Die Masse einer Sonde berechnet man am besten schrittweise, basierend auf Erfahrungswerten: Zuerst legt man die Instrumente fest. Ihre technischen Daten bestimmen die Auslegung anderer Subsysteme, wie Stromversorgung, Kommunikation (Sendeleistung, Antennengröße) oder Struktur (die Instrumente müssen ja befestigt und fein ausgerichtet werden. Man kommt so zu einer Trockenmasse die dann bei den bekannten Anforderungen die Zuladung an Treibstoff abschätzbar macht und so zu einer ersten Abschätzung der Startmasse. Damit kann man sehen welche Trägerraketen in Frage kommen.

Das Radar benötigt vor allem Gewicht durch die Elektronik. Bei Cassini wog diese über 40 kg. Weiterhin braucht es viel Strom, über 100 Watt bei Cassini. Wenn dann noch eine externe Antenne dazu kommt, so wird es wirklich schwer. Bei TerrasaR-X einem deutschen Radarsatelliten wiegt diese z.B. 394 kg. Für eine Orbitermission muss sie leichter sein um die Gewichtsbeschränkungen einzuhalten. In der weiteren Betrachtung wird noch erörtert, wie man die Auflösung steigern kann.

Für die kombinierte Kamera mit IR Spektometer wäre ein 12-15 cm Teleskop denkbar. Die Brennweite wird vor allem durch das visuelle System nach oben hin begrenzt. Titan spielt hier bei der Betrachtung keine Rolle, da man aus der Umlaufbahn mit einem Teleskop dieser Größe relativ kleine Teile abdeckt und im sichtbaren Bereich die Atmosphäre kaum durchsichtig ist. Will man jedoch aus der Entfernung von Titan Saturn in einem 3 x 3 Mosaik abbilden, so sollte die Brennweite bei einem 2K x 2K CCD mit 14 µm Pixelgröße etwa bei 700 mm liegen.

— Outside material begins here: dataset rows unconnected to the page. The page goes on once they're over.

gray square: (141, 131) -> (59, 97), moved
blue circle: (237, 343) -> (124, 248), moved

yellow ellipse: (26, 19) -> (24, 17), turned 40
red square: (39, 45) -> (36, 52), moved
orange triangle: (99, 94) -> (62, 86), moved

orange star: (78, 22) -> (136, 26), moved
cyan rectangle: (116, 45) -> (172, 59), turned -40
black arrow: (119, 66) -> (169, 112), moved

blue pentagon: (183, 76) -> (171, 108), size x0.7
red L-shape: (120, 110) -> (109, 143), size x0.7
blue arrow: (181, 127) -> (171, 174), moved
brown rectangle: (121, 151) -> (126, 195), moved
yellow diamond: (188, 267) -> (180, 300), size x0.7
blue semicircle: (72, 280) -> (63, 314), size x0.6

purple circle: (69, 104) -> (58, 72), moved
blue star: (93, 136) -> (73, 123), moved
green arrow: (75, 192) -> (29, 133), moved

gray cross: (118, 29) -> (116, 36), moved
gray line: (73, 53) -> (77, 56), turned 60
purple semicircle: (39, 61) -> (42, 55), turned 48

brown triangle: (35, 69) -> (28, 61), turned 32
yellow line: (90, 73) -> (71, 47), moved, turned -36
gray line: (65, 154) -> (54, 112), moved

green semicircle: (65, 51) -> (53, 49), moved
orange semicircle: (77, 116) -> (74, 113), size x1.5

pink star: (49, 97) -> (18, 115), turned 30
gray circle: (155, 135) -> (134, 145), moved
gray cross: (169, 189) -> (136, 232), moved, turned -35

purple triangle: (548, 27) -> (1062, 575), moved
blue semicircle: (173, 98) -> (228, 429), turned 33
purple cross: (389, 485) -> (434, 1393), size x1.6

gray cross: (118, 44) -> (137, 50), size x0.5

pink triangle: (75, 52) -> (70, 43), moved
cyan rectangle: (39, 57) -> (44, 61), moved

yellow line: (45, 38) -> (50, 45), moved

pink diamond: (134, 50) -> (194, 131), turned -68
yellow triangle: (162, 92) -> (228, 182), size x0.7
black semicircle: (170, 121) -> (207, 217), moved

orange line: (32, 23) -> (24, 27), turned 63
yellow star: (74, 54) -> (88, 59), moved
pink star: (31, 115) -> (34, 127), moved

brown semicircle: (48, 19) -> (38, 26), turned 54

Ein 256 x 256 Pixel IR Detektor kann heute das Spektrum zwischen 0.9 und 12 µm abdecken. Ein solcher Detektor wäre für das abbildende IR Instrument wünschenswert. Zwar gibt es heute CCD Arrays von bis zu 4096 x 4096 Pixeln, doch decken diese zum einen nur den Bereich bis 5.3 µm ab und zum anderen erzeugen diese eine enorme Datenmenge (Während ein 2048 x 2048 x 12 Bit CCD Bild der Kamera auf 48 MBit kommt sind es bei dem nur 256 x 256 Pixel großen IR Sensor durch die 256 Spektralkanäle 128 MBit - 3 mal mehr bei einem Bruchteil der Pixelfläche.

Das gleiche gilt sinngemäß für das UV Spektrometer. Ein Kombinationsinstrument dieser Art wiegt etwa 12-20 kg, abhängig von der Teleskopgröße. Staubdetektoren gibt es in verschiedensten Ausführungen. Die bei Cassini und Galileo waren relativ große Instrumente. Es geht jedoch leichter. Der SDC an Bord von New Horizons wiegt nur 0.1 kg. Ein Magnetometer ist ebenfalls sehr leicht. Beide Instrumente sollten zusammen etwa 5 kg ausmachen.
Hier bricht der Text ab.